Dataset entries:

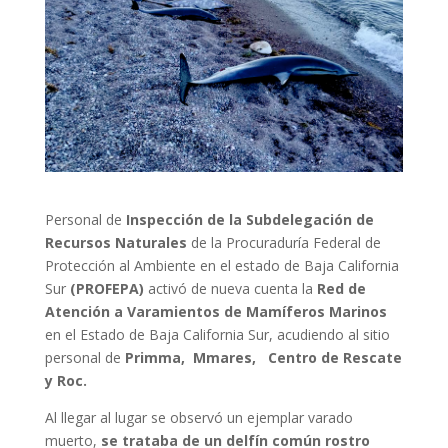
Personal de
Inspección de la Subdelegación de
Recursos Naturales
de la Procuraduría Federal de
Protección al Ambiente en el estado de Baja California
Sur
(PROFEPA)
activó de nueva cuenta la
Red de
Atención a Varamientos de Mamíferos Marinos
en el Estado de Baja California Sur, acudiendo al sitio
personal de
Primma, Mmares, Centro de Rescate
y Roc.
Al llegar al lugar se observó un ejemplar varado
muerto,
se trataba de un delfín común rostro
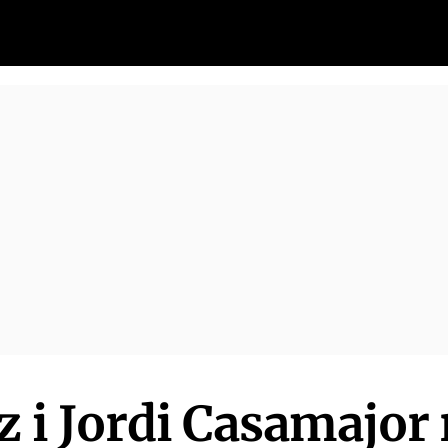
z i Jordi Casamajor 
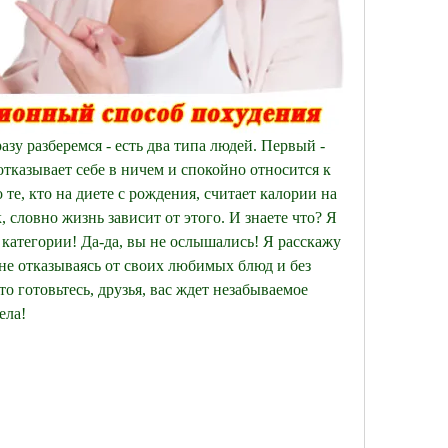
азу разберемся - есть два типа людей. Первый - 
е отказывает себе в ничем и спокойно относится к 
 те, кто на диете с рождения, считает калории на 
 словно жизнь зависит от этого. И знаете что? Я 
 категории! Да-да, вы не ослышались! Я расскажу 
, не отказываясь от своих любимых блюд и без 
 готовьтесь, друзья, вас ждет незабываемое 
ела!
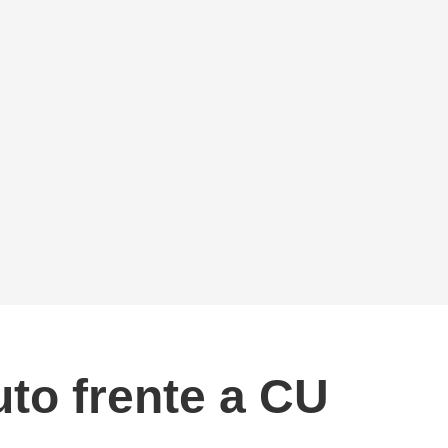
uto frente a CU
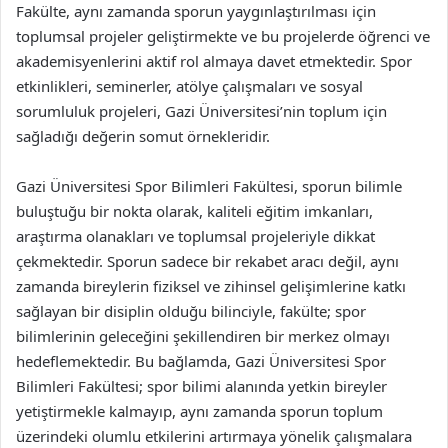
Fakülte, aynı zamanda sporun yaygınlaştırılması için
toplumsal projeler geliştirmekte ve bu projelerde öğrenci ve
akademisyenlerini aktif rol almaya davet etmektedir. Spor
etkinlikleri, seminerler, atölye çalışmaları ve sosyal
sorumluluk projeleri, Gazi Üniversitesi’nin toplum için
sağladığı değerin somut örnekleridir.
Gazi Üniversitesi Spor Bilimleri Fakültesi, sporun bilimle
buluştuğu bir nokta olarak, kaliteli eğitim imkanları,
araştırma olanakları ve toplumsal projeleriyle dikkat
çekmektedir. Sporun sadece bir rekabet aracı değil, aynı
zamanda bireylerin fiziksel ve zihinsel gelişimlerine katkı
sağlayan bir disiplin olduğu bilinciyle, fakülte; spor
bilimlerinin geleceğini şekillendiren bir merkez olmayı
hedeflemektedir. Bu bağlamda, Gazi Üniversitesi Spor
Bilimleri Fakültesi; spor bilimi alanında yetkin bireyler
yetiştirmekle kalmayıp, aynı zamanda sporun toplum
üzerindeki olumlu etkilerini artırmaya yönelik çalışmalara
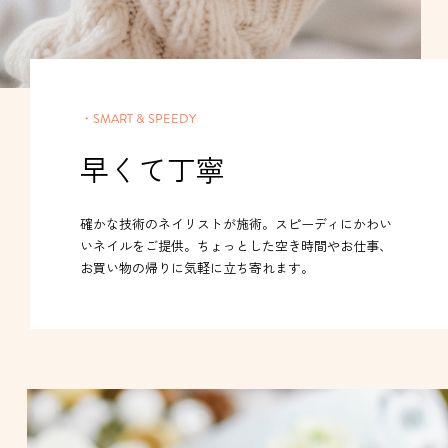
・SMART & SPEEDY
早くて丁寧
確かな技術のネイリストが施術。スピーディにかわい
いネイルをご提供。ちょっとした空き時間やお仕事、
お買い物の帰りに気軽に立ち寄れます。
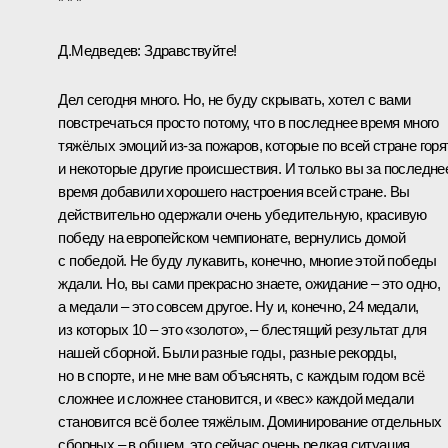
* * *
Д.Медведев:
Здравствуйте!
Дел сегодня много. Но, не буду скрывать, хотел с вами
повстречаться просто потому, что в последнее время много
тяжёлых эмоций из‑за пожаров, которые по всей стране горят
и некоторые другие происшествия. И только вы за последне
время добавили хорошего настроения всей стране. Вы
действительно одержали очень убедительную, красивую
победу на европейском чемпионате, вернулись домой
с победой. Не буду лукавить, конечно, многие этой победы
ждали. Но, вы сами прекрасно знаете, ожидание – это одно,
а медали – это совсем другое. Ну и, конечно, 24 медали,
из которых 10 – это «золото», – блестящий результат для
нашей сборной. Были разные годы, разные рекорды,
но в спорте, и не мне вам объяснять, с каждым годом всё
сложнее и сложнее становится, и «вес» каждой медали
становится всё более тяжёлым. Доминирование отдельных
сборных – в общем, это сейчас очень редкая ситуация,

Work instruction: Could you say how many lines of the entries contain the string "буду"? Only the number should be given.

The completed task: 2